* **EXERCISE**:
Copy, from the listing, every line in which the string "spawn" is present.

★ ★ ★ ★

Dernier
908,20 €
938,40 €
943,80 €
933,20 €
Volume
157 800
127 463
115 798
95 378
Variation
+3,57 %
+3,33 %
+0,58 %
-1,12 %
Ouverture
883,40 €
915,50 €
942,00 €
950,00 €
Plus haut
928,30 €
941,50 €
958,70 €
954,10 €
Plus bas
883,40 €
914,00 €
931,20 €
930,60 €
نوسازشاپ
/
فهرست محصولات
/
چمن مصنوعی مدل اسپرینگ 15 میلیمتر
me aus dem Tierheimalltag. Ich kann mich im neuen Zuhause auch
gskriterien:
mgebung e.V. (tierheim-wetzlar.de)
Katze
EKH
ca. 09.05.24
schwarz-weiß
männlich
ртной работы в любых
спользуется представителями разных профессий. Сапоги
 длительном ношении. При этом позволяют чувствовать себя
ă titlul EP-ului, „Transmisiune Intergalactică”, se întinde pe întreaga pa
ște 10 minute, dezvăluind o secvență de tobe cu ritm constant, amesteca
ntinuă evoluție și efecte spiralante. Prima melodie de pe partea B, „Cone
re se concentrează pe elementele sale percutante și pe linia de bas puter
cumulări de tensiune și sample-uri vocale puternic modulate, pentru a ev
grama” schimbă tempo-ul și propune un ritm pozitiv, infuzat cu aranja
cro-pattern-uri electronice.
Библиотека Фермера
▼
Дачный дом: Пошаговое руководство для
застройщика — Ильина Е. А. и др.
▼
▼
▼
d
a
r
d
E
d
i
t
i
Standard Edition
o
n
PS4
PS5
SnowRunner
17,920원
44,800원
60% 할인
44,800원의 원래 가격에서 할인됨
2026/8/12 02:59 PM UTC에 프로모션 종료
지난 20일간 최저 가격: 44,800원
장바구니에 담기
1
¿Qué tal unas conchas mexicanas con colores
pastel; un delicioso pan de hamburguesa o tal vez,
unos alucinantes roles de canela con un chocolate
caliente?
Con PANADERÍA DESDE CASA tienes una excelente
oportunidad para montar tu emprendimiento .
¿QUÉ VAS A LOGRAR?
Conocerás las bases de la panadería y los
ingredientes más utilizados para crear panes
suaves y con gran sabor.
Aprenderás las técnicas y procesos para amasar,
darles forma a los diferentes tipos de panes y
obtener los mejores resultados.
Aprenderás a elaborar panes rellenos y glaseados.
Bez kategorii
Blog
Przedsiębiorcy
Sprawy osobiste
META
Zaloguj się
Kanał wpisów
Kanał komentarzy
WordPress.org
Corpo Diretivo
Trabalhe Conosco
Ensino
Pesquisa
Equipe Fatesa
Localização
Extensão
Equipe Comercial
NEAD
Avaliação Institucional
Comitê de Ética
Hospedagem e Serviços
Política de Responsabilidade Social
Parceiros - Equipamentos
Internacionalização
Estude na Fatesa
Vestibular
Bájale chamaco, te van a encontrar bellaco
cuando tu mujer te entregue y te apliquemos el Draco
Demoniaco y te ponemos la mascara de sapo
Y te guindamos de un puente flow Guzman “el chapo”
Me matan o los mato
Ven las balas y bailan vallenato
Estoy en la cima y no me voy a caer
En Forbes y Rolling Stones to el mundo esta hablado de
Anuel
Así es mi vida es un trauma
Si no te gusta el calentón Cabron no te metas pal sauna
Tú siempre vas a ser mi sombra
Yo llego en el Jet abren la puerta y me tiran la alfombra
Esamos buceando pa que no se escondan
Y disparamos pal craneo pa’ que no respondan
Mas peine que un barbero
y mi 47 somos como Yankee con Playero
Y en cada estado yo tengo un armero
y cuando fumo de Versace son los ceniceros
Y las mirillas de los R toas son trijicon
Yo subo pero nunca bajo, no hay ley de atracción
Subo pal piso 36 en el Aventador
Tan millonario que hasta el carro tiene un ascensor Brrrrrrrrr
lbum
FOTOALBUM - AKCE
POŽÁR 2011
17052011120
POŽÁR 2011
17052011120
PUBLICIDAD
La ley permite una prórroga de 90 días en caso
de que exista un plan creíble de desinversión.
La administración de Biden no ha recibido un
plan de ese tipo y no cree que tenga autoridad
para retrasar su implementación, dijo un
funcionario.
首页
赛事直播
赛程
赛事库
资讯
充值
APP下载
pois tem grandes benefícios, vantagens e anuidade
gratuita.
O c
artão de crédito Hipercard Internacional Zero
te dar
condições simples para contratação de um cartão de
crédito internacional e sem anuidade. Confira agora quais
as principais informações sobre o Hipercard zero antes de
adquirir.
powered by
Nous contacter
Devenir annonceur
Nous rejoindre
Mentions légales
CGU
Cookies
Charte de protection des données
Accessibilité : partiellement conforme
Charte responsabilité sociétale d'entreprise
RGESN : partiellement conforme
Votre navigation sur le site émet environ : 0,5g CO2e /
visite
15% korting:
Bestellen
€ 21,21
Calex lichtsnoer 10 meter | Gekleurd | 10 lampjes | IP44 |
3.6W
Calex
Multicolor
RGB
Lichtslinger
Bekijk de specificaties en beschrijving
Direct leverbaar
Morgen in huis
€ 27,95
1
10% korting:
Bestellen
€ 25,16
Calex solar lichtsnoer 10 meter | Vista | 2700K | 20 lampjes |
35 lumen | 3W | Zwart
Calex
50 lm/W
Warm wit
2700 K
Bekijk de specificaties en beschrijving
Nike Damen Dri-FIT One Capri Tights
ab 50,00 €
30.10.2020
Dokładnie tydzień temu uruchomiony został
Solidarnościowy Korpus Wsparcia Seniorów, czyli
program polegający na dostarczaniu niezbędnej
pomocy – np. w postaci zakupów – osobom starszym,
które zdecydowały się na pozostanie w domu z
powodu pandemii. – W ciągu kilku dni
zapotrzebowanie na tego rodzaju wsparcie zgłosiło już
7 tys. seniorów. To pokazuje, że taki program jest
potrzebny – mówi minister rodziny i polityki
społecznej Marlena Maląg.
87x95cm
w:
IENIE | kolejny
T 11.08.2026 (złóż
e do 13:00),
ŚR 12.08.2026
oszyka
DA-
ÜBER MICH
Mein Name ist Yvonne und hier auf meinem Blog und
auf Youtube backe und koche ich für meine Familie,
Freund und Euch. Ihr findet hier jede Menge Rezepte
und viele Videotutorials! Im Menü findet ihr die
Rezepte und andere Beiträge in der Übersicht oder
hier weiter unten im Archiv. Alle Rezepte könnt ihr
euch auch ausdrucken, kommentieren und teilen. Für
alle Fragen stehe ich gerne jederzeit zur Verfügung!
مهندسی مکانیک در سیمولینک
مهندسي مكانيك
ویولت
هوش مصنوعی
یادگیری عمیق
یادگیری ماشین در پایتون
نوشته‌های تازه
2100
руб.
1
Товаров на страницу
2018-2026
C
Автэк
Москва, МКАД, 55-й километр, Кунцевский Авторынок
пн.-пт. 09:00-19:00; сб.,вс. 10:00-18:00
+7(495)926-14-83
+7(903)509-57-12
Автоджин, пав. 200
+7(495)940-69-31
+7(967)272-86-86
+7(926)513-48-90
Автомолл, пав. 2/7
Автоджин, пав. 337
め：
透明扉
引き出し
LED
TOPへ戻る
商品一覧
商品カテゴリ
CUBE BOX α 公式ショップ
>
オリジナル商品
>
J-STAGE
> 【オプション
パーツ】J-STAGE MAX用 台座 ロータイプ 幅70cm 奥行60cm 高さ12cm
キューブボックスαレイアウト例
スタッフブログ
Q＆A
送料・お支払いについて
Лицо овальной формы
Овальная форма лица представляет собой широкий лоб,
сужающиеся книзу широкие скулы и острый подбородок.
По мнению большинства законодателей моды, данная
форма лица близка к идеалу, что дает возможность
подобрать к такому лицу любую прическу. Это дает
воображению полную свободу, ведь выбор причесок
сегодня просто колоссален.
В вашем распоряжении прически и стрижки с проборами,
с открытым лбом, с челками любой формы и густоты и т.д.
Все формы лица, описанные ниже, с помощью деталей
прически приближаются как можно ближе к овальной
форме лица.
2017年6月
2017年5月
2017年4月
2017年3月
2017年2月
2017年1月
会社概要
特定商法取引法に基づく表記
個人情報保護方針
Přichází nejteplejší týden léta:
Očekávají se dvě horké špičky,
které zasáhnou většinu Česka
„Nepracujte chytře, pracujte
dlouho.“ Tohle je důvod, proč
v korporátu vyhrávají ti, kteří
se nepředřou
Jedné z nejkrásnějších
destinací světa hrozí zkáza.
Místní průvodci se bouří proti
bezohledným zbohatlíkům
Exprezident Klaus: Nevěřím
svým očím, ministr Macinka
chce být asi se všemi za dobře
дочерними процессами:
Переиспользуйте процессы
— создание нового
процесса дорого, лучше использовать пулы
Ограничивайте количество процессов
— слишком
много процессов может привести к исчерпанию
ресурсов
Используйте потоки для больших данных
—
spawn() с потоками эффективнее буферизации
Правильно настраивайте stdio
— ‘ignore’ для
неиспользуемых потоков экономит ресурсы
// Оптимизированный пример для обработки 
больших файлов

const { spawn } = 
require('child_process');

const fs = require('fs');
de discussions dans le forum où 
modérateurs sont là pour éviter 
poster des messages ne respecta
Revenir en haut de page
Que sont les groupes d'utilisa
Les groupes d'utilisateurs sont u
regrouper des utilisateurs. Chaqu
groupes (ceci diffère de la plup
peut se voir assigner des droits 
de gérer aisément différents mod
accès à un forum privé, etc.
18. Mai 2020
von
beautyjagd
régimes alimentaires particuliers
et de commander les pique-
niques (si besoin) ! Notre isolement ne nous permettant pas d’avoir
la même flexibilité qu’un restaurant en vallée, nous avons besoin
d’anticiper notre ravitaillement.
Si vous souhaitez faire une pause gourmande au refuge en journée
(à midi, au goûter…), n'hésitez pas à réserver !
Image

★ ★ ★ ★

* **WRITTEN RESPONSE**:
spawn() с потоками эффективнее буферизации
const { spawn } = 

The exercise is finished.